「豪華なサービスエリア」が物流を破壊する? トラック難民を生む根本理由――利益至上主義の背後で消える大型車スペースとは
本業で57億円の営業損失を出す一方、SA・PA事業の利益63億円が経営を支えるNEXCOの歪な構造。年間848万人を動員する商業化の成功の陰で、東名上りでは471台分の大型車枠が不足する事態を招いた。物流の2024年問題が直撃する今、利益追求の裏で機能不全に陥るインフラの公益性をどう担保すべきか。
問い直すべきインフラ責任

民営化から20年が経ち、SA・PAはすっかり華やかな商業空間に変わった。非料金収入が経営の柱となり、地域に活気をもたらした功績は小さくない。ただ、その陰で物流というインフラの基盤が、物理的な制約に直面している現実を見過ごすわけにはいかない。

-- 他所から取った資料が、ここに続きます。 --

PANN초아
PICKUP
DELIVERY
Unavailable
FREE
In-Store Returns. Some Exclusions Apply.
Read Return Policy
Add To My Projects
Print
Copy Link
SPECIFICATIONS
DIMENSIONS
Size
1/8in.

利益を生む商業エリアへの投資が優先され、収益を生まない駐車スペースは後回しにされる。こうした資本の論理に基づく資源配分は、短期的には企業を潤すかもしれないが、長期的には物流網の滞りという形で社会全体に跳ね返る。利便性と効率性を追求するあまり、インフラの信頼性を損なう事態を招くことさえあるのだ。
これからの課題は、限られた空間の価値を正しく評価し、
「市場の力と公共的な役割を両立させる仕組み」
をつくることにある。全ての車両を同じように受け入れる発想は見直し、料金による需要調整や、用途に応じた空間配分を進めることが避けられない。商業部門で得た利益を物流環境の改善に還流させる循環を確立できなければ、この広大なネットワークの持続は難しい。
高速道路は、人を楽しませる場である前に、
「国の血流を支える生命線」
である。目先の収益に惑わされず、このインフラが果たすべき責任を問い直すことこそ、次の20年を生き抜くための出発点となるだろう。